IRE1α promotes viral infection by conferring resistance to apoptosis.

The unfolded protein response (UPR) is an ancient cellular pathway that detects and alleviates protein-folding stresses. The UPR components X-box binding protein 1 (XBP1) and inositol-requiring enzyme 1 alpha (IRE1 alpha) promote type I interferon (IFN) responses. We found that Xbp1-deficient mouse embryonic fibroblasts and macrophages had impaired antiviral resistance. However, this was not because of a defect in type I IFN responses but rather an inability of Xbp1-deficient cells to undergo viral-induced apoptosis. The ability to undergo apoptosis limited infection in wild-type cells. Xbp1-deficient cells were generally resistant to the intrinsic pathway of apoptosis through an indirect mechanism involving activation of the nuclease IRE1 alpha.
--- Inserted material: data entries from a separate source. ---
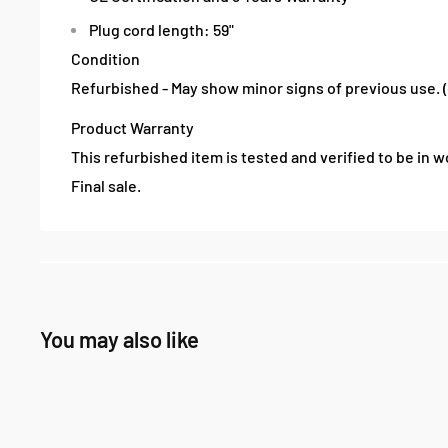
Plug cord length: 59"
Condition
Refurbished - May show minor signs of previous use. 
Product Warranty
This refurbished item is tested and verified to be in wo
Final sale.
You may also like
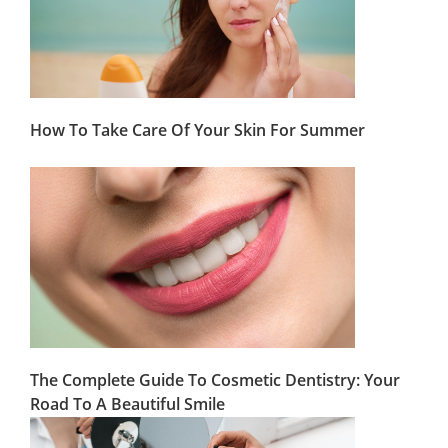
How To Take Care Of Your Skin For Summer
The Complete Guide To Cosmetic Dentistry: Your
Road To A Beautiful Smile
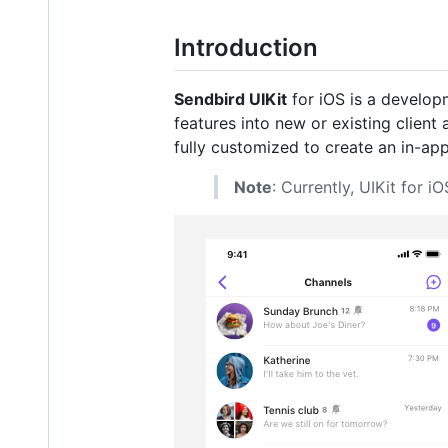
Introduction
Sendbird UIKit
for iOS is a developm
features into new or existing client
fully customized to create an in-app
Note
: Currently, UIKit for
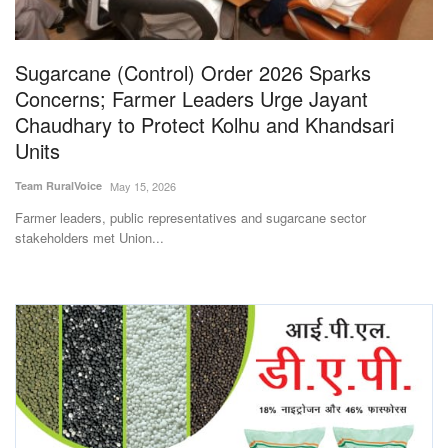
Magazine
Sugarcane (Control) Order 2026 Sparks
States
Concerns; Farmer Leaders Urge Jayant
Chaudhary to Protect Kolhu and Khandsari
Events
Units
Agribusiness
Team RuralVoice
May 15, 2026
Farmer leaders, public representatives and sugarcane sector
Cooperatives
stakeholders met Union...
Agritech
International
Rural Dialogue
Ground Report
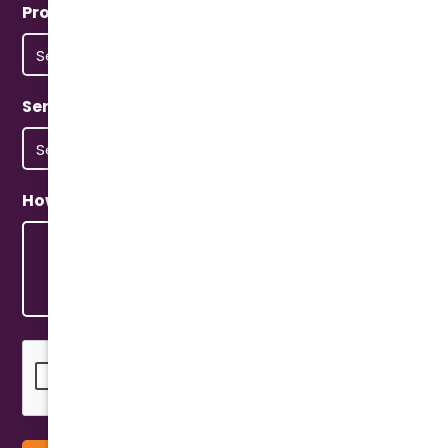
Property Type
(Required)
Service Type
(Required)
How Can We Help?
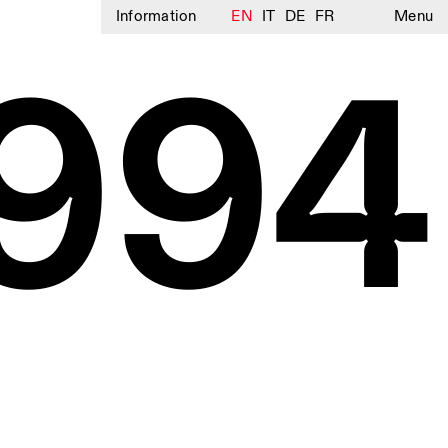
Information
EN
IT
DE
FR
Menu
994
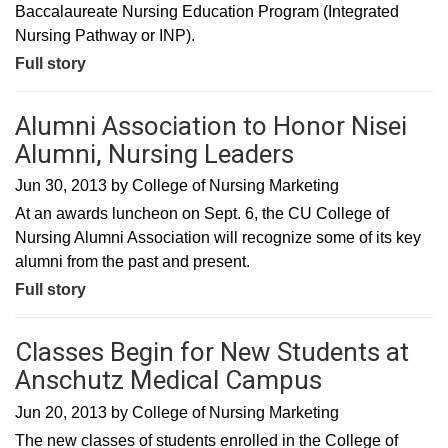
Baccalaureate Nursing Education Program (Integrated
Nursing Pathway or INP).
Full story
Alumni Association to Honor Nisei
Alumni, Nursing Leaders
Jun 30, 2013
by
College of Nursing Marketing
At an awards luncheon on Sept. 6, the CU College of
Nursing Alumni Association will recognize some of its key
alumni from the past and present.
Full story
Classes Begin for New Students at
Anschutz Medical Campus
Jun 20, 2013
by
College of Nursing Marketing
The new classes of students enrolled in the College of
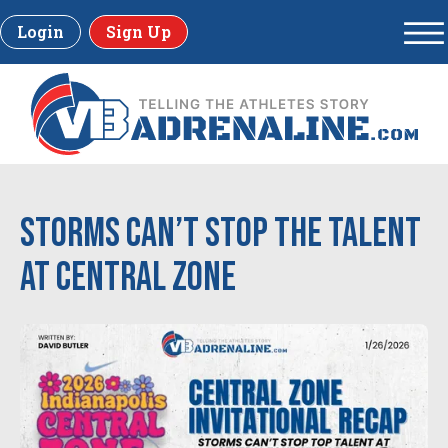
Login
Sign Up
Storms Can’t Stop the Talent
at Central Zone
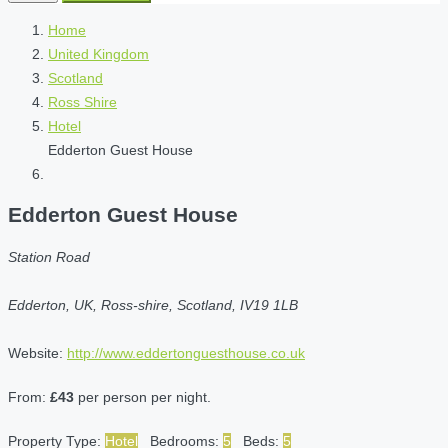
Home
United Kingdom
Scotland
Ross Shire
Hotel
Edderton Guest House
Edderton Guest House
Station Road
Edderton, UK, Ross-shire, Scotland, IV19 1LB
Website:
http://www.eddertonguesthouse.co.uk
From:
£43
per person per night.
Property Type:
Hotel
Bedrooms:
5
Beds:
5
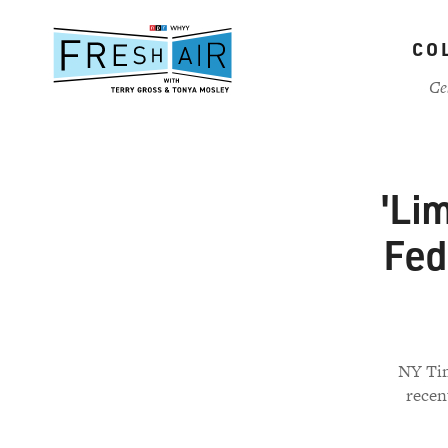
Skip
to
CO
main
content
Ce
'Lim
Fed
NY Tim
recen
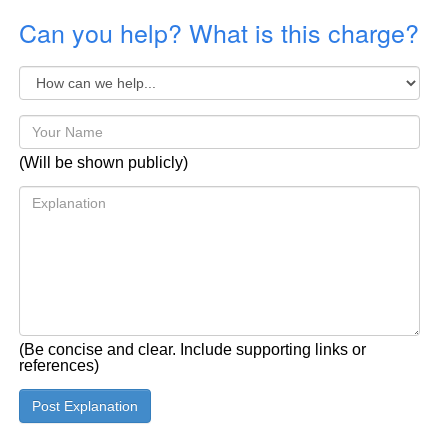
Can you help? What is this charge?
(Will be shown publicly)
(Be concise and clear. Include supporting links or
references)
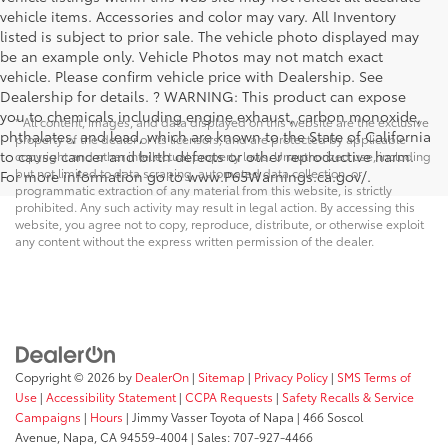
vehicle items. Accessories and color may vary. All Inventory
listed is subject to prior sale. The vehicle photo displayed may
be an example only. Vehicle Photos may not match exact
vehicle. Please confirm vehicle price with Dealership. See
Dealership for details. ? WARNING: This product can expose
you to chemicals including engine exhaust, carbon monoxide,
* All content, images, and data displayed on this website are the exclusive
phthalates, and lead, which are known to the State of California
property of the dealer or its licensors, and are protected by applicable
to cause cancer and birth defects or other reproductive harm.
copyright and other intellectual property laws. Unauthorized use, including
but not limited to data scraping, automated data collection, or
For more information go to www.P65Warnings.ca.gov/.
programmatic extraction of any material from this website, is strictly
prohibited. Any such activity may result in legal action. By accessing this
website, you agree not to copy, reproduce, distribute, or otherwise exploit
any content without the express written permission of the dealer.
Copyright © 2026
by
DealerOn
|
Sitemap
|
Privacy Policy
|
SMS Terms of
Use
|
Accessibility Statement
|
CCPA Requests
|
Safety Recalls & Service
Campaigns
|
Hours
| Jimmy Vasser Toyota of Napa
|
466 Soscol
Avenue,
Napa,
CA
94559-4004
| Sales:
707-927-4466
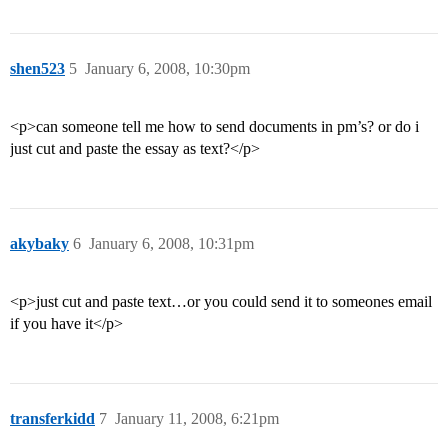
shen523
5
January 6, 2008, 10:30pm
<p>can someone tell me how to send documents in pm’s? or do i
just cut and paste the essay as text?</p>
akybaky
6
January 6, 2008, 10:31pm
<p>just cut and paste text…or you could send it to someones email
if you have it</p>
transferkidd
7
January 11, 2008, 6:21pm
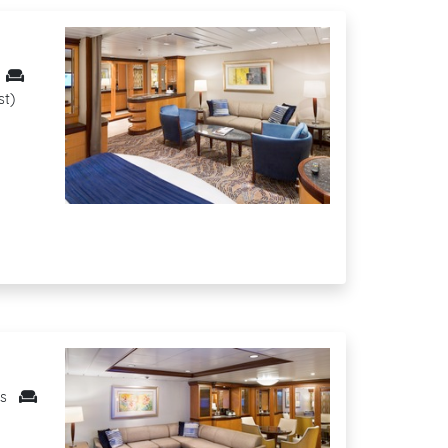
st)
ts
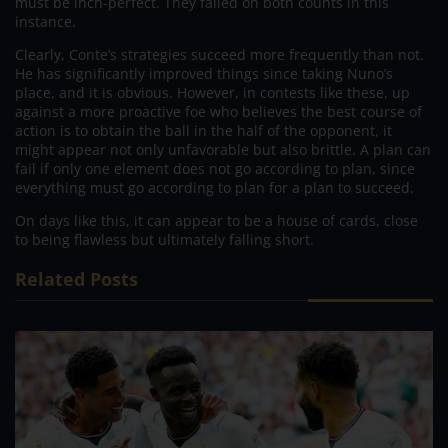
must be inch-perfect. They failed on both counts in this
instance.
Clearly, Conte’s strategies succeed more frequently than not.
He has significantly improved things since taking Nuno’s
place, and it is obvious. However, in contests like these, up
against a more proactive foe who believes the best course of
action is to obtain the ball in the half of the opponent, it
might appear not only unfavorable but also brittle. A plan can
fail if only one element does not go according to plan, since
everything must go according to plan for a plan to succeed.
On days like this, it can appear to be a house of cards, close
to being flawless but ultimately falling short.
Related Posts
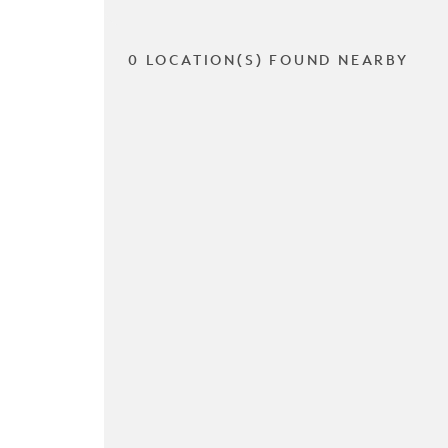
0 LOCATION(S) FOUND NEARBY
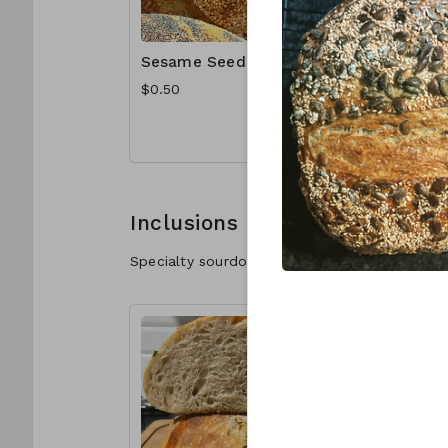
Sesame Seeds
Poppy S
$0.50
$1.00
Inclusions
Specialty sourdough with delicious inclusions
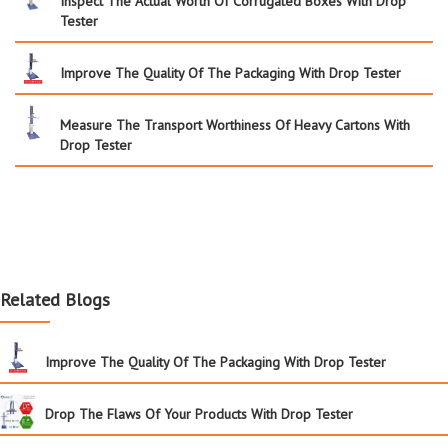
Inspect The Actual Worth Of Corrugated Boxes With Drop
Tester
Improve The Quality Of The Packaging With Drop Tester
Measure The Transport Worthiness Of Heavy Cartons With
Drop Tester
Related Blogs
Improve The Quality Of The Packaging With Drop Tester
Drop The Flaws Of Your Products With Drop Tester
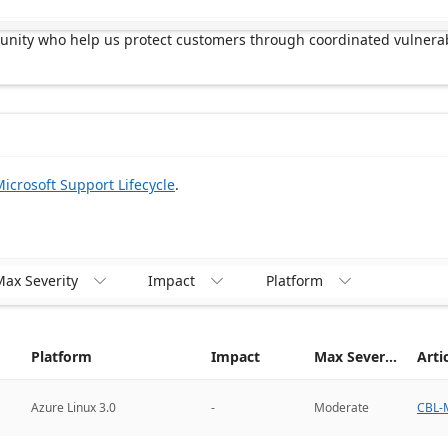
munity who help us protect customers through coordinated vulnerab
icrosoft Support Lifecycle
.
ax Severity
Impact
Platform



Platform
Impact
Max Severity
Arti
CBL-M
Azure Linux 3.0
-
Moderate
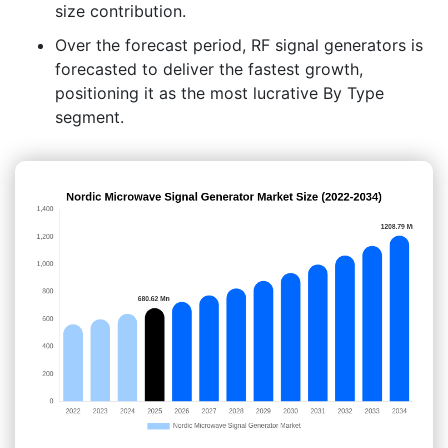
size contribution.
Over the forecast period, RF signal generators is
forecasted to deliver the fastest growth,
positioning it as the most lucrative By Type
segment.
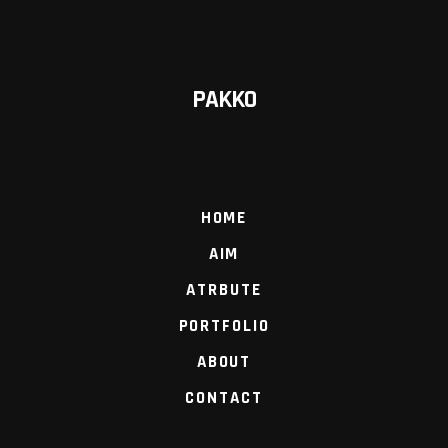
PAKKO
HOME
AIM
ATRBUTE
PORTFOLIO
ABOUT
CONTACT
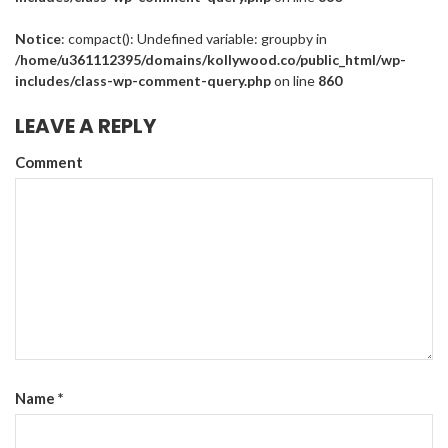
Notice
: compact(): Undefined variable: groupby in
/home/u361112395/domains/kollywood.co/public_html/wp-
includes/class-wp-comment-query.php
on line
860
LEAVE A REPLY
Comment
Name
*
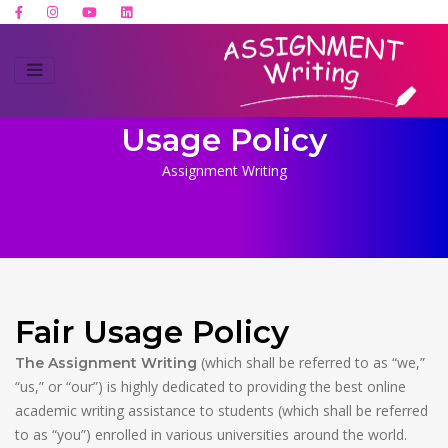
Usage Policy
Assignment Writing
Fair Usage Policy
(which shall be referred to as “we,”
The Assignment Writing
“us,” or “our”) is highly dedicated to providing the best online
academic writing assistance to students (which shall be referred
to as “you”) enrolled in various universities around the world.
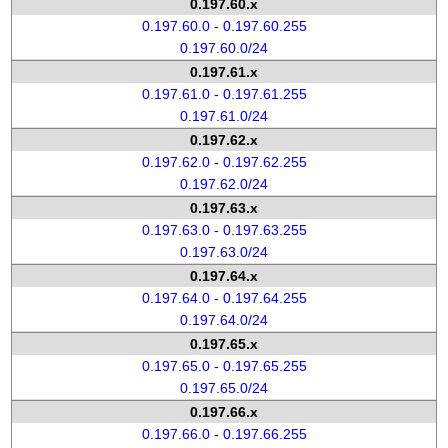
0.197.60.x
0.197.60.0 - 0.197.60.255
0.197.60.0/24
0.197.61.x
0.197.61.0 - 0.197.61.255
0.197.61.0/24
0.197.62.x
0.197.62.0 - 0.197.62.255
0.197.62.0/24
0.197.63.x
0.197.63.0 - 0.197.63.255
0.197.63.0/24
0.197.64.x
0.197.64.0 - 0.197.64.255
0.197.64.0/24
0.197.65.x
0.197.65.0 - 0.197.65.255
0.197.65.0/24
0.197.66.x
0.197.66.0 - 0.197.66.255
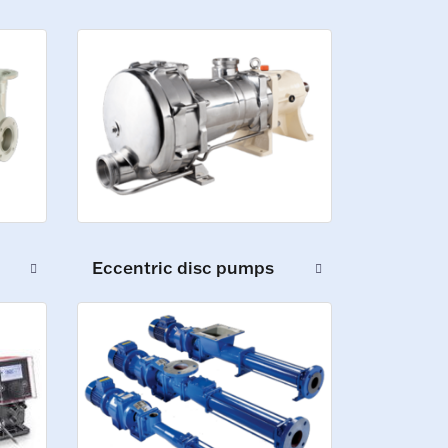
Eccentric disc pumps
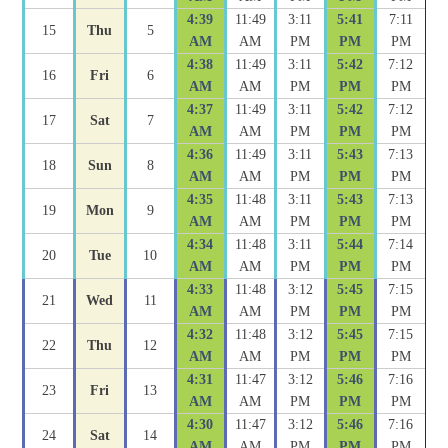
4:39
11:49
3:11
5:41
7:11
15
Thu
5
AM
AM
PM
PM
PM
4:38
11:49
3:11
5:42
7:12
16
Fri
6
AM
AM
PM
PM
PM
4:37
11:49
3:11
5:42
7:12
17
Sat
7
AM
AM
PM
PM
PM
4:36
11:49
3:11
5:43
7:13
18
Sun
8
AM
AM
PM
PM
PM
4:35
11:48
3:11
5:43
7:13
19
Mon
9
AM
AM
PM
PM
PM
4:34
11:48
3:11
5:44
7:14
20
Tue
10
AM
AM
PM
PM
PM
4:33
11:48
3:12
5:45
7:15
21
Wed
11
AM
AM
PM
PM
PM
4:32
11:48
3:12
5:45
7:15
22
Thu
12
AM
AM
PM
PM
PM
4:31
11:47
3:12
5:46
7:16
23
Fri
13
AM
AM
PM
PM
PM
4:30
11:47
3:12
5:46
7:16
24
Sat
14
AM
AM
PM
PM
PM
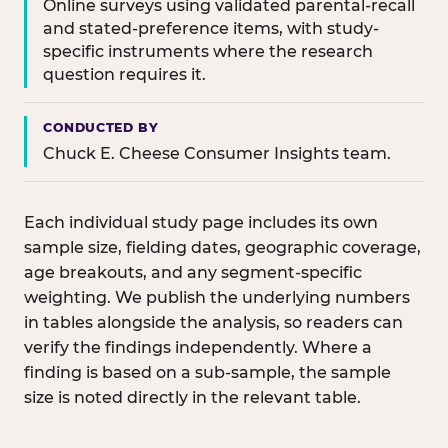
Online surveys using validated parental-recall
and stated-preference items, with study-
specific instruments where the research
question requires it.
CONDUCTED BY
Chuck E. Cheese Consumer Insights team.
Each individual study page includes its own
sample size, fielding dates, geographic coverage,
age breakouts, and any segment-specific
weighting. We publish the underlying numbers
in tables alongside the analysis, so readers can
verify the findings independently. Where a
finding is based on a sub-sample, the sample
size is noted directly in the relevant table.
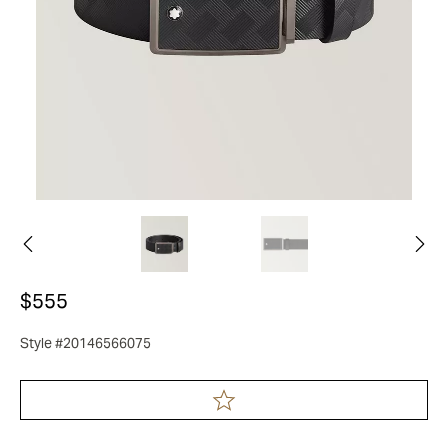
$555
Style #20146566075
We observed an IRE1 alpha-dependent reduction in the abundance of the proapoptotic microRNA miR-125a and a corresponding increase in the amounts of the members of the antiapoptotic Bcl-2 family. The activation of IRE1 alpha by the hepatitis C virus (HCV) protein NS4B in XBP1-proficient cells also conferred apoptosis resistance and promoted viral replication. Furthermore, we found evidence of IRE1 alpha activation and decreased miR-125a abundance in liver biopsies from patients infected with HCV compared to those in the livers of healthy controls. Our results reveal a prosurvival role for IRE1 alpha in virally infected cells and suggest a possible target for IFN-independent antiviral therapy.